Gremlin’s default suite of reliability tests analyzes critical functions of modern services: scalability, redundancy, and resilience to dependency failures. Services that pass this suite of tests can be trusted to remain available during unexpected incidents. But what happens when a service fails a test? How do you take failed test results and turn them into actionable insights?

This blog aims to answer that question. We’ll walk through all seven tests in the Gremlin Recommended Test Suite and explain what they test, what happens if your service fails, and what actions you can take to turn that failure into success.

‍

The Gremlin Recommended Test Suite

If you aren’t familiar with Gremlin Reliability Management (RM), here’s how it works: you define your services (these can be applications deployed to hosts, containers, or Kubernetes), add a Health Check to monitor critical metrics about the service, then run reliability tests on your service. While a test is running, Gremlin uses the service’s Health Check(s) to determine whether it’s in a healthy state. If not, Gremlin stops the test and marks it as a failure. Otherwise, you pass.

We built the Gremlin Recommended Test Suite to test modern cloud systems against reliability best practices. This test suite contains seven tests in total. These are:

[Insert table from https://www.gremlin.com/docs/reliability-management-test-suites#gremlin-recommended-tests]

‍

Scalability tests

Scalability tests measure your service’s ability to add or remove capacity in response to changing demands.
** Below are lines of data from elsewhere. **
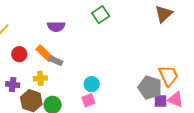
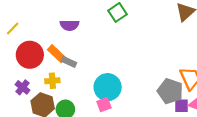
red circle: (19, 54) -> (30, 55), size x1.6
cyan circle: (92, 84) -> (108, 87), size x1.6
purple cross: (13, 85) -> (23, 87), turned 32

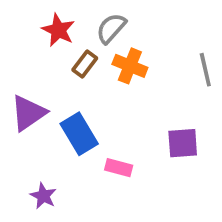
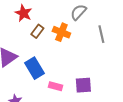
gray semicircle: (111, 28) -> (78, 12), moved
purple square: (183, 143) -> (83, 85), moved

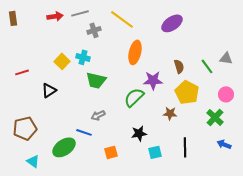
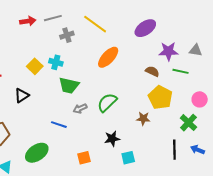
orange ellipse: (135, 52) -> (108, 57), turned 30
gray triangle: (226, 58) -> (196, 50), moved
brown semicircle: (179, 66) -> (152, 71), turned -48
green line: (207, 66) -> (180, 71), turned -42
purple star: (153, 80) -> (168, 51), moved
gray arrow: (98, 115) -> (80, 109), moved
blue line: (84, 132) -> (59, 125), moved
black line: (185, 147) -> (174, 150), moved

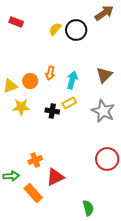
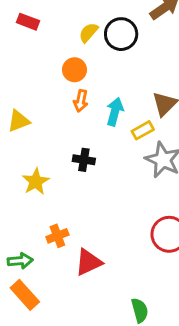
orange circle: (30, 81) -> (75, 70), moved
yellow rectangle: (69, 103) -> (143, 130), moved
yellow star: (21, 107) -> (36, 182), moved, turned -30
orange rectangle: (33, 193) -> (25, 295), moved

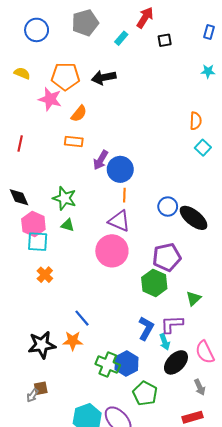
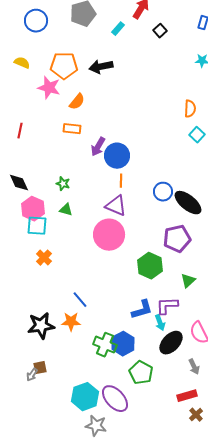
black square: (165, 40) -> (160, 31), turned -32
green star: (64, 198) -> (63, 184), size x0.6
purple pentagon: (167, 257) -> (177, 239), moved
blue L-shape: (146, 328) -> (142, 310), turned 45

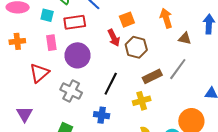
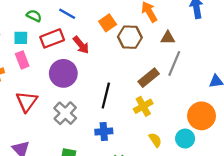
red arrow: (114, 38) -> (81, 45), moved
brown triangle: (185, 38) -> (168, 38), moved
pink rectangle: (51, 43) -> (22, 60), moved
brown hexagon: (136, 47) -> (130, 37), moved
gray cross: (71, 91) -> (65, 113), turned 30

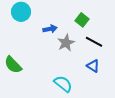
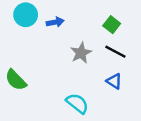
green square: (82, 20) -> (112, 25), moved
blue arrow: (50, 29) -> (55, 22), moved

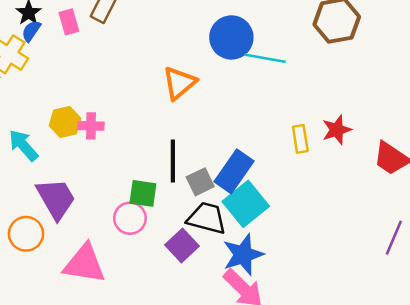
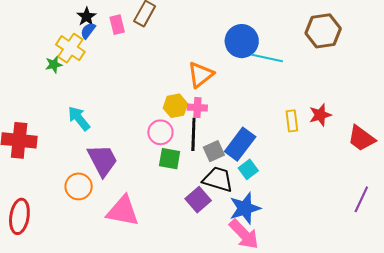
yellow hexagon: (65, 122) -> (175, 106), moved
pink cross: (91, 126) -> (197, 108), moved
cyan square: (246, 204) -> (248, 169), size x0.6
pink circle: (130, 218) -> (160, 132), moved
These tests stress your service’s hardware to simulate a sudden increase in user traffic. Gremlin monitors your service to ensure it can handle the extra load without becoming slow or unavailable. These tests also let you test autoscaling systems, especially on cloud computing services like Amazon EC2 or Azure Virtual Machines.

‍

CPU scalability

CPU usage is often the first metric engineers use to determine a system's load. High CPU usage can result in poor performance as processes compete for CPU time. This test determines whether your service remains responsive under heavy load by generating load in three increments: 50%, 75%, and 90%. If your Health Check(s) remain healthy throughout the test, you pass.

A failure might indicate that your service isn’t scaling correctly or quickly enough. Start by checking the service’s autoscaling rules. If you don’t have a rule defined for scaling based on CPU usage, consider adding one. Our blog on scaling your systems based on CPU utilization covers this in detail. When you’ve tweaked your rules, re-run this test to verify that you can scale quickly and add enough capacity. In addition, when the test finishes, check your service to ensure it scales back down. This is especially important when running in the cloud, where resources cost money, even if unused.

‍

Memory scalability

Running out of memory is a critical reliability risk. Unlike CPU, low memory doesn’t just slow down a system. New processes will fail to start, processes trying to allocate memory will crash, and the operating system may even start evicting memory-hungry processes. Some deployment platforms, like Kubernetes, will refuse to start a process if it requests more memory than what’s available on the host, leaving it in a Pending state.

There are a few ways to increase memory scalability. In a cloud environment, you can provision hosts with larger memory capacities or create an autoscaling rule to scale on high memory usage, similar to scaling on CPU usage. You can also use swap (or paging) files using the host’s persistent storage as makeshift RAM. Swap files are significantly slower than RAM but can provide a buffer on systems with limited memory. This buffer can offer enough time for additional instances to spin up.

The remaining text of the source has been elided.